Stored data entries
- - - - -
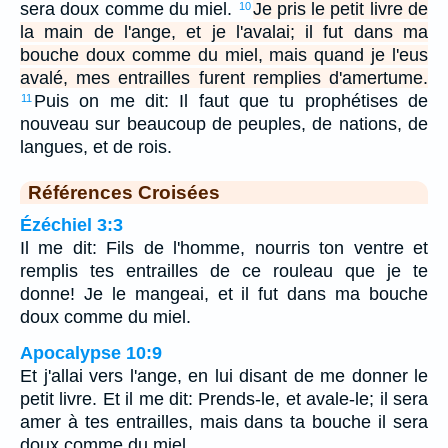
sera doux comme du miel.
Je pris le petit livre de
10
la main de l'ange, et je l'avalai; il fut dans ma
bouche doux comme du miel, mais quand je l'eus
avalé, mes entrailles furent remplies d'amertume.
Puis on me dit: Il faut que tu prophétises de
11
nouveau sur beaucoup de peuples, de nations, de
langues, et de rois.
Références Croisées
Ézéchiel 3:3
Il me dit: Fils de l'homme, nourris ton ventre et
remplis tes entrailles de ce rouleau que je te
donne! Je le mangeai, et il fut dans ma bouche
doux comme du miel.
Apocalypse 10:9
Et j'allai vers l'ange, en lui disant de me donner le
petit livre. Et il me dit: Prends-le, et avale-le; il sera
amer à tes entrailles, mais dans ta bouche il sera
doux comme du miel.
- - - - -
WORK ORDER
Repeat the data above word for word, without pictures.

REPLY TO THE EXERCISE
sera doux comme du miel.
Je pris le petit livre de
10
la main de l'ange, et je l'avalai; il fut dans ma
bouche doux comme du miel, mais quand je l'eus
avalé, mes entrailles furent remplies d'amertume.
Puis on me dit: Il faut que tu prophétises de
11
nouveau sur beaucoup de peuples, de nations, de
langues, et de rois.
Références Croisées
Ézéchiel 3:3
Il me dit: Fils de l'homme, nourris ton ventre et
remplis tes entrailles de ce rouleau que je te
donne! Je le mangeai, et il fut dans ma bouche
doux comme du miel.
Apocalypse 10:9
Et j'allai vers l'ange, en lui disant de me donner le
petit livre. Et il me dit: Prends-le, et avale-le; il sera
amer à tes entrailles, mais dans ta bouche il sera
doux comme du miel.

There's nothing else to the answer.